- Please spend no more than 2 hours on this challenge.
- Please use python 3 to complete this challenge
- Please fork this repository and complete your work on a branch. When ready, open a pull request from your branch to the master branch on your fork.
- For example, user jdoe will open a pull request from jdoe/my-branch to jdoe/master.
- Please do not open a pull request directly against this repo.
- Please make your updates in lib/transformer.py. You should not need to make any changes to main.py.
- Please do include comments in your code to help us understand your decision making (but no need to explain each line)
Degreed is a lifelong learning platform that individuals and organizations use to discover learning content, build skills, and certify their expertise. In today's world, learners can find content from a wide variety of both public and private sources, including websites like Coursera, Udacity, and Pluralsight; company-specific systems known as "Learning Management Systems" (LMSs); a wide variety of public blogs and enterprise knowledge systems; and, of course, offline sources like books, classrooms, etc.
Degreed allows users to track their learning across all these sources by adding articles, videos, books, courses, events to their Degreed Profile.
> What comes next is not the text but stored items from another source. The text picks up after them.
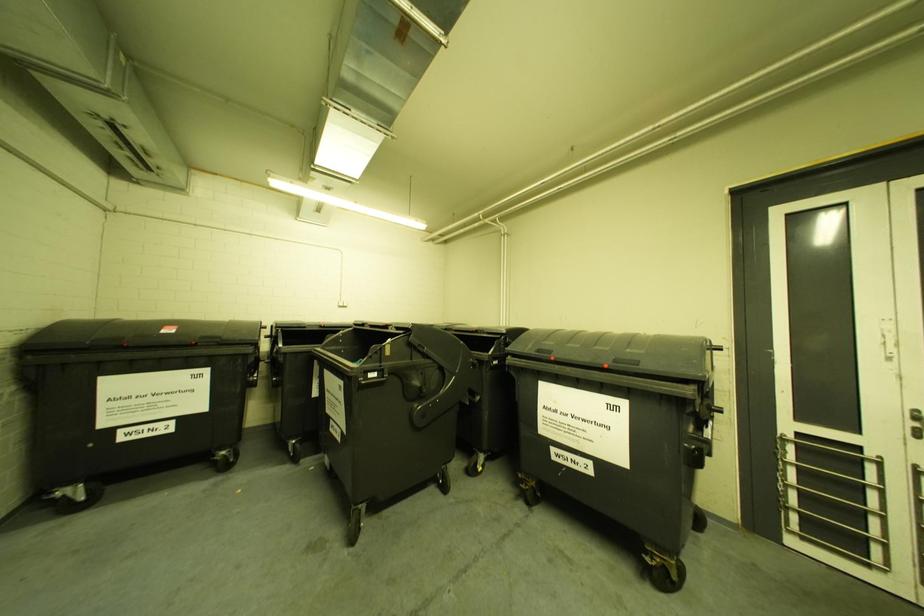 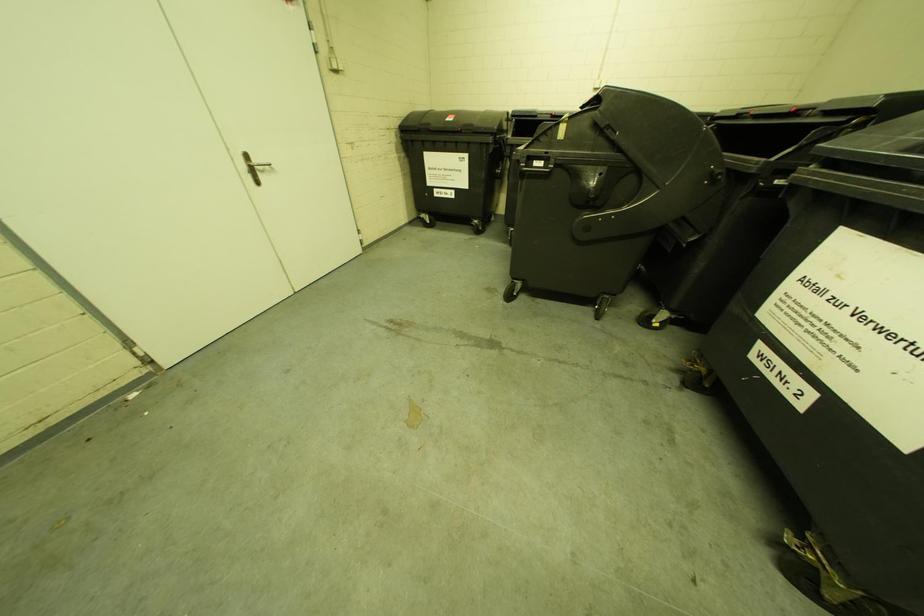 The first image is from the beginning of the video and the second image is from the end. How did the camera likely rotate when shooting the video?

The camera's rotation is toward left-down. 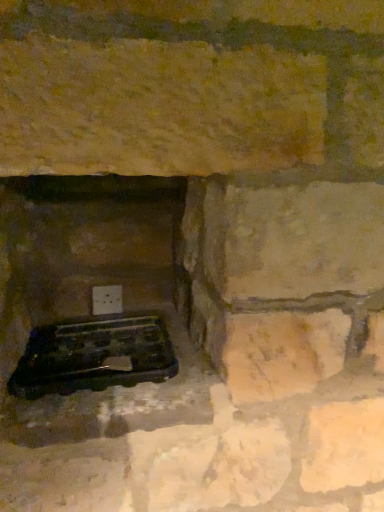 Question: Considering the relative positions of white plastic electric outlet at lower center and black plastic tray at lower left in the image provided, is white plastic electric outlet at lower center to the left of black plastic tray at lower left from the viewer's perspective?

Choices:
 (A) yes
 (B) no

Answer: (A)

Question: From the image's perspective, is white plastic electric outlet at lower center located beneath black plastic tray at lower left?

Choices:
 (A) yes
 (B) no

Answer: (B)

Question: Does white plastic electric outlet at lower center have a lesser height compared to black plastic tray at lower left?

Choices:
 (A) yes
 (B) no

Answer: (A)

Question: Could you tell me if white plastic electric outlet at lower center is facing black plastic tray at lower left?

Choices:
 (A) yes
 (B) no

Answer: (A)

Question: Is white plastic electric outlet at lower center looking in the opposite direction of black plastic tray at lower left?

Choices:
 (A) no
 (B) yes

Answer: (A)

Question: From a real-world perspective, is black plastic tray at lower left above or below white plastic electric outlet at lower center?

Choices:
 (A) below
 (B) above

Answer: (A)

Question: Is black plastic tray at lower left in front of or behind white plastic electric outlet at lower center in the image?

Choices:
 (A) front
 (B) behind

Answer: (A)

Question: From the image's perspective, is black plastic tray at lower left located above or below white plastic electric outlet at lower center?

Choices:
 (A) below
 (B) above

Answer: (A)

Question: Considering the positions of black plastic tray at lower left and white plastic electric outlet at lower center in the image, is black plastic tray at lower left wider or thinner than white plastic electric outlet at lower center?

Choices:
 (A) thin
 (B) wide

Answer: (B)

Question: From a real-world perspective, relative to black plastic grill at lower left, is white plastic electric outlet at lower center vertically above or below?

Choices:
 (A) below
 (B) above

Answer: (B)

Question: Is point (97, 307) closer or farther from the camera than point (140, 373)?

Choices:
 (A) farther
 (B) closer

Answer: (A)

Question: Is white plastic electric outlet at lower center situated inside black plastic grill at lower left or outside?

Choices:
 (A) inside
 (B) outside

Answer: (B)

Question: Would you say white plastic electric outlet at lower center is to the left or to the right of black plastic grill at lower left in the picture?

Choices:
 (A) left
 (B) right

Answer: (A)

Question: From a real-world perspective, is black plastic grill at lower left physically located above or below white plastic electric outlet at lower center?

Choices:
 (A) below
 (B) above

Answer: (A)

Question: Considering the positions of point (105, 364) and point (117, 285), is point (105, 364) closer or farther from the camera than point (117, 285)?

Choices:
 (A) farther
 (B) closer

Answer: (B) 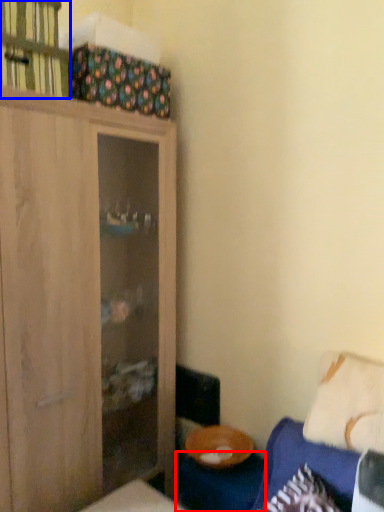 Question: Which of the following is the closest to the observer, table (highlighted by a red box) or cabinet (highlighted by a blue box)?

Choices:
 (A) table
 (B) cabinet

Answer: (B) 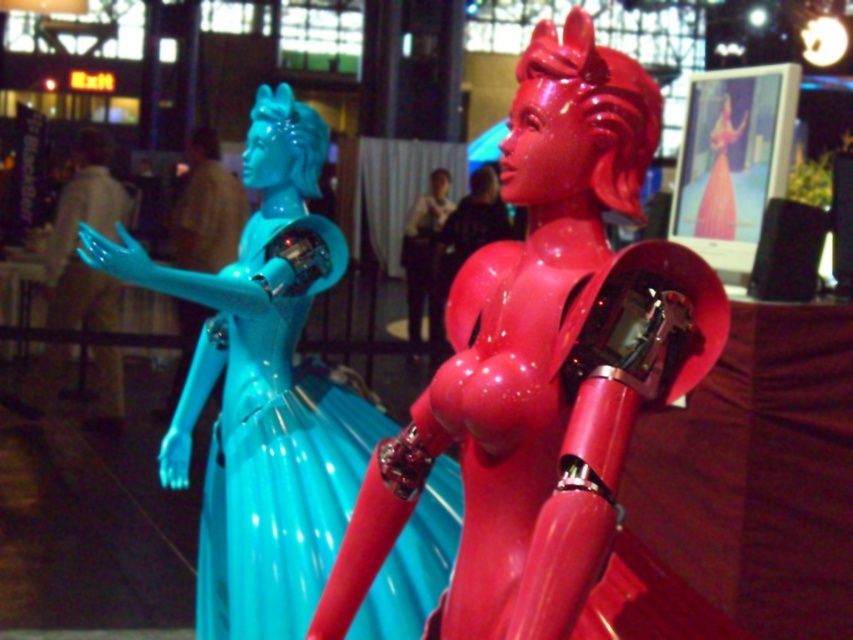 Is glossy plastic statue at left further to the viewer compared to glossy plastic woman at center?

That is False.

Who is more forward, (264, 164) or (428, 301)?

Positioned in front is point (264, 164).

This screenshot has width=853, height=640. I want to click on glossy plastic statue at left, so click(x=263, y=392).

Is glossy plastic doll at center in front of glossy plastic woman at center?

That is True.

Image resolution: width=853 pixels, height=640 pixels. Find the location of `glossy plastic doll at center`. glossy plastic doll at center is located at coordinates (550, 380).

Between glossy plastic doll at center and glossy plastic statue at left, which one has less height?

With less height is glossy plastic doll at center.

Between point (573, 253) and point (430, 560), which one is positioned in front?

Point (573, 253)

This screenshot has width=853, height=640. What are the coordinates of `glossy plastic doll at center` in the screenshot? It's located at (550, 380). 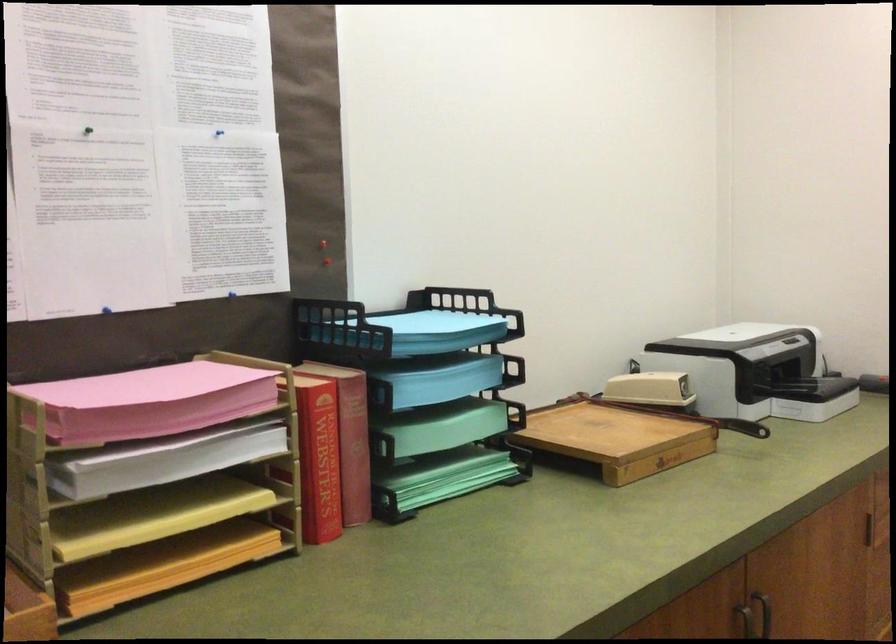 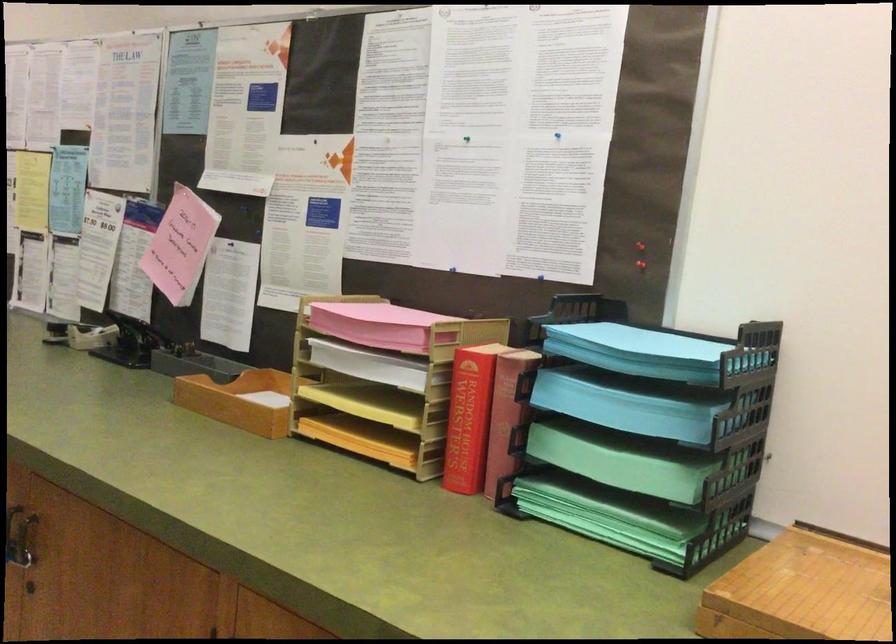 The point at (x=210, y=134) is marked in the first image. Where is the corresponding point in the second image?

(556, 135) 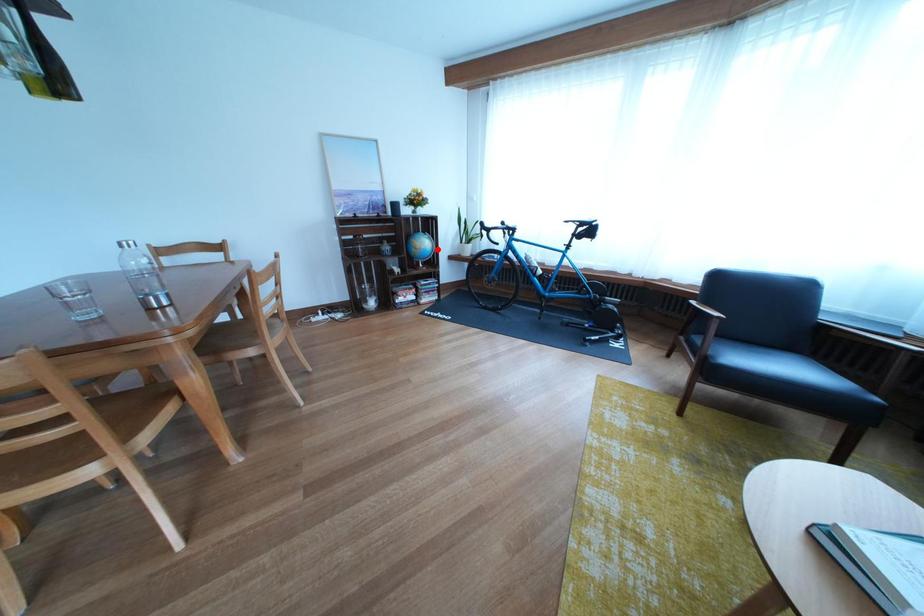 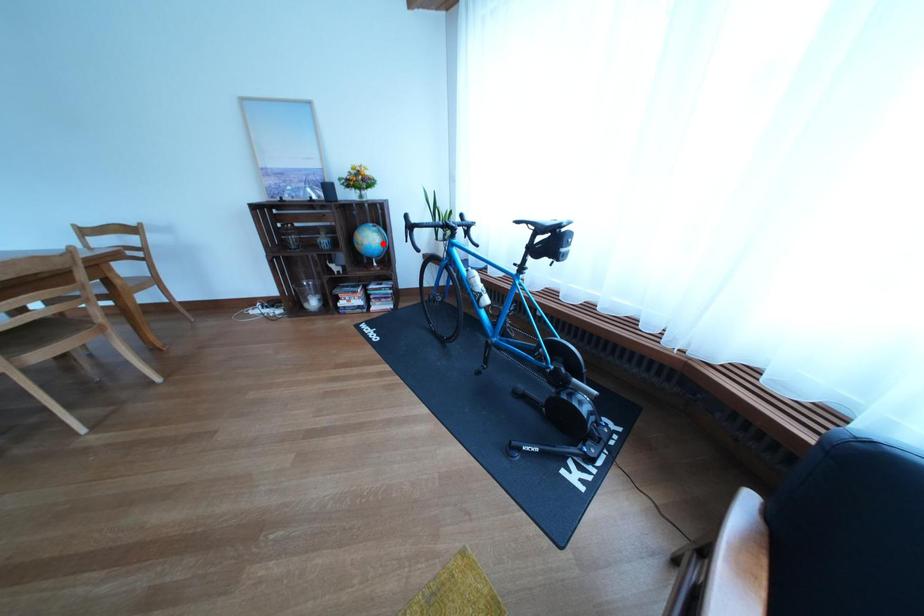 I am providing you with two images of the same scene from different viewpoints. A red point is marked on the first image and another point is marked on the second image. Is the red point in image1 aligned with the point shown in image2?

Yes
We track all of these as "completions," which are stored in our application database and then synchronized to our analytics data warehouse.
Across our hundreds of enterprise clients and millions of users, we've accumulated tens of millions of these completions for analysis. However, it can be really difficult to make sense of trends at that scale, especially since the source URLs for all of these systems are highly variable. The types of questions we're asking ourselves are:
- What are some of the most used websites across our user base?
- What new websites are emerging that users are learning from, that we might consider integrating with?
Your challenge is to process a sample dataset of Degreed "completions" and label them by their URL hostname (e.g. www.youtube.com and domain (e.g. youtube.com).
We don't expect this to be an incredibly sophisticated system, it's just a prototype... we're much more interested in how you tackle the problem, test your solution, and design your system overall. Let's assume we'd do things quite differentely in production, where we'd have all the supporting infrastructure too!
Use Python for this challenge, but please use whatever libraries and boilerplates you prefer to tackle these requirements:
- Import the sample dataset (feel free to manually transform the input file however you like)
- Transform each completion and compute a new field to store the URL hostname that is extracted from the "ContentUrl"
- (OPTIONAL) Similarly, also compute another new field to store the URL domain
- Output the transformed dataset to an output file (any format is fine)
These requirements are meant to be flexible and a little bit vague, so use your best judgment to design a solution that'll work without taking too long. Specifically, it's worth mentioning a few "anti"-requirements:
- No specific requirement for the input or output file formats
- No specific requirement for how you compute the hostname
- No specific require around performance, runtime, etc.
- No specific require for streaming, batch, incremental, etc.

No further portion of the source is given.